Depremi ve acılarını unutmayın…

Bugün ‘asrın felaketi’ olarak nitelendirilen 17 Ağustos 1999 Marmara depreminin yıldönümü. Gölcük merkezli bu deprem 03.02’de başlamış, 45 saniye sürmüştü. 7,4 büyüklüğündeki bu depremin etkilediği insan sayısı ise 16 milyon.

Depremde, resmi kayıtlara göre 17 bin 480 kişi ölürken, 23 bin 781 kişi yaralandı, 505 kişi de sakat kaldı. Halen 5 bin 840 kişi kayıp. 600 bin kişinin evsiz kaldığı depremde, 33 bin 683 bina çöktü, 285 bin 211 ev, 42 bin 902 işyeri hasar gördü, 96 bin 796 konut, 15 bin 939 işyeri yıkıldı.
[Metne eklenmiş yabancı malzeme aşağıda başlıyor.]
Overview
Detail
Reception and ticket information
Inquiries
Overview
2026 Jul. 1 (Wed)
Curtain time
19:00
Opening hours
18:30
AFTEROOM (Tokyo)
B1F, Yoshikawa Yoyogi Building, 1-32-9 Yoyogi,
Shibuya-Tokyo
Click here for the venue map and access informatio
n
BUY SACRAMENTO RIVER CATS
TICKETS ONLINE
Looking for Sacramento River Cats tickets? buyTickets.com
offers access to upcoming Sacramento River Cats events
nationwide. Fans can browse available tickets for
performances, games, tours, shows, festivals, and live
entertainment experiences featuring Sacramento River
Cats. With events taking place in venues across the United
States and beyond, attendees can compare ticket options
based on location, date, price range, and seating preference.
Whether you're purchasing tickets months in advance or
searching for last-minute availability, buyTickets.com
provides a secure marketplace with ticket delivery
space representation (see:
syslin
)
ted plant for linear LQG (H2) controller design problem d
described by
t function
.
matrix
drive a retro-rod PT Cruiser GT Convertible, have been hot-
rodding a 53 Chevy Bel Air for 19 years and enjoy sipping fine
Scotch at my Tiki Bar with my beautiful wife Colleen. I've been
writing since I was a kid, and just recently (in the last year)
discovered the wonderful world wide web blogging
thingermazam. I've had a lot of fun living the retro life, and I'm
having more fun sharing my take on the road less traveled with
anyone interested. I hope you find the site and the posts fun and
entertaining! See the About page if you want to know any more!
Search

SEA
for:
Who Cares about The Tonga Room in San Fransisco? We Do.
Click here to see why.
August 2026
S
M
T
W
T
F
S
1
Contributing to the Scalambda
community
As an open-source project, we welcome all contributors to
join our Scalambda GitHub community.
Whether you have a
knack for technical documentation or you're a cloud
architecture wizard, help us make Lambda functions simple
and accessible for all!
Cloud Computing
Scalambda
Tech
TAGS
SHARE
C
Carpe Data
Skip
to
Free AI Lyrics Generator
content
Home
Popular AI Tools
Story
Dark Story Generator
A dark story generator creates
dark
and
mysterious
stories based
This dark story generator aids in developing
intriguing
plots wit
Bilim adamlarının bugün bile 7,7 büyüklüğünde deprem beklentisi olduğuna dikkat çekerken, ‘deprem ülkesi’ olan Türkiye’de insanların depreme hazır olup, olmadığı ise tartışma konusu. Her büyük depremden sonra geçici önlem almaya çalışanlar, daha sonra günlük yaşam içinde bu deprem gerçeğini unutuyor. Bunun sonucu depremin maddi-manevi acı bilançosu da ağır oluyor.

Türkiye Deprem Bölgeleri Haritası, AFAD Deprem Dairesi Başkanlığı tarafından yenilendi. Bu harita 18 Mart 2018 tarihli Resmi Gazete’de yayımlandı ama uygulamaya 1 Ocak 2019’da girecek. Yeni haritada 17 il ‘en tehlikeli’  26’sı ‘tehlikeli alanlar’ olarak ilan edildi, 46 ilde deprem tehlikesi azaldı, 6 ilde yükseldi. Kayseri 3. Risk bölgesinde ama Erciyes’in ‘uyuyan en genç volkanik dağ’ özelliğinden Volkanik tehlikede ilk sırada.
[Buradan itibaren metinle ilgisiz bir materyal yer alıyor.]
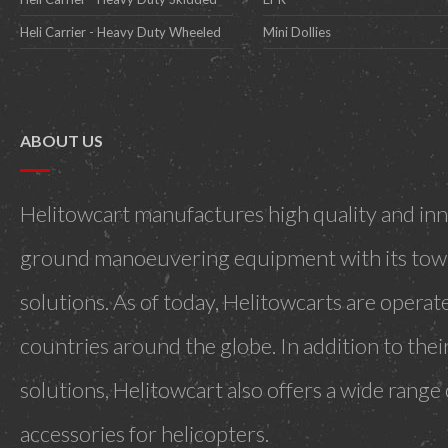
Heli Carrier - Heavy Duty Wheeled
Mini Dollies
ABOUT US
Helitowcart manufactures high quality and inn
ground manoeuvering equipment with its towi
solutions. As of today, Helitowcarts are operat
countries around the globe. In addition to the
solutions, Helitowcart also offers a wide range
accessories for helicopters.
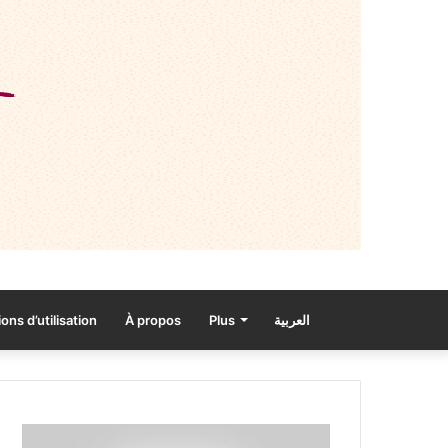
ons d’utilisation
À propos
Plus
العربية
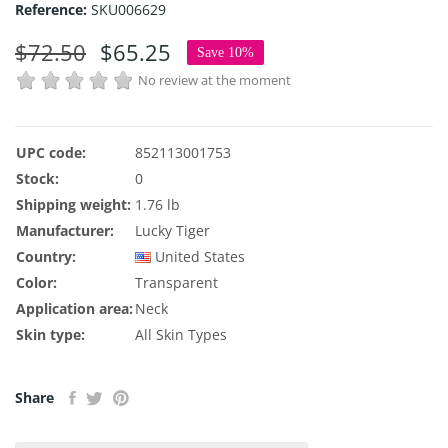
Reference:
SKU006629
$72.50
$65.25
Save 10%
No review at the moment
UPC code:
852113001753
Stock:
0
Shipping weight:
1.76 lb
Manufacturer:
Lucky Tiger
Country:
United States
Color:
Transparent
Application area:
Neck
Skin type:
All Skin Types
Share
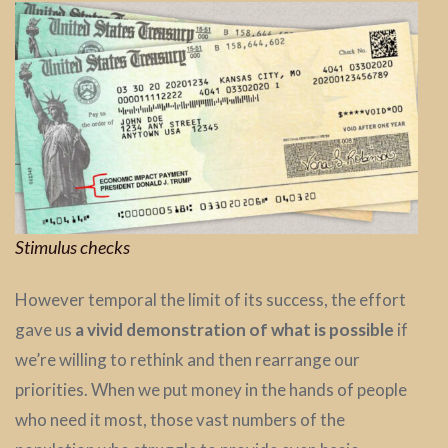
Stimulus checks
However temporal the limit of its success, the effort
gave us
a vivid demonstration of what is possible
if
we’re willing to rethink and then rearrange our
priorities. When we put money in the hands of people
who need it most, those vast numbers of the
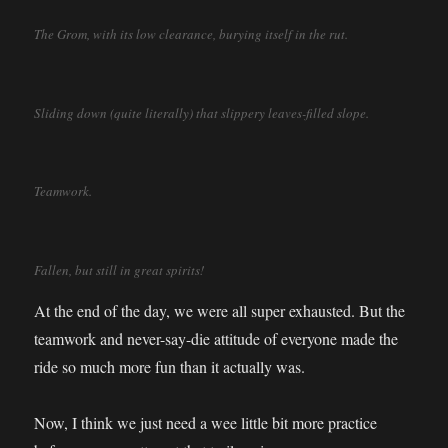
The Grom, with its low clearance, burying itself in the rut.
Sliding down (quite literally) that slippery leaves-filled slope.
Teamwork.
Fallen, but still in great spirits!
At the end of the day, we were all super exhausted. But the
teamwork and never-say-die attitude of everyone made the
ride so much more fun than it actually was.
Now, I think we just need a wee little bit more practice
 Türkiye sahip olduğu tektonik, sismik, topografik ve iklimsel yapısı gereği doğal afetlerle sıklıkla karşı karşıya kalan bir ülke. Su baskını, sel, çığ, heyelan, yangın ama en önemlisi deprem…

Afet ve Acil Durum Yönetimi Başkanı (AFAD) Mehmet Güllüoğlu, Türkiye’nin depremlerde insan kaybı açısından dünyada üçüncü, etkilenen insan sayısı açısından sekizinci sırada olduğuna dikkat çekti. Ortalama olarak her yıl büyüklüğü 5 ile 6 arasında değişen en az bir deprem yaşandığını belirten Güllüoğlu şöyle dedi.

“Yerin altı değişmedi ama fay hatlarını daha yakından tanımaya başladık. Artık semt semt, hatta noktasal olarak tespit yapılabiliyor. Deprem haritasının değişmesi sadece haritanın değişmesi anlamına gelmiyor. İnşaatlarda kullanılan binlerce parametrenin de değişmesi, bununda bir karşılığı, bir maliyeti var. Biz farkındalığı artırmak istiyoruz. ‘Oturduğunuz evin deprem sigortası var mı, güvenli bir bina mı, belediyenin imar planına uygun mu, siz bireysel olarak hazır mısınız?’ gibi soruları vatandaşa sordurtmak istiyoruz” dedi.

Bilim adamları, Türkiye ve Dünyanın değişik bölgelerinde  meydana gelen depremlerin bir sinyal niteliğinde olduğunu, büyük depremin gecikmesi nedeniyle artık gerilen fay hatlarında kırılmalar yaşandığını, büyük depremin artık kapıda olduğunu, bu yıl ya da  en geç 2019’da Türkiye’nin yeni bir büyük depremi yaşayacağına dikkat çekti. Biz de bu acı gerçeği bir kez daha size hatırlatmak istedik.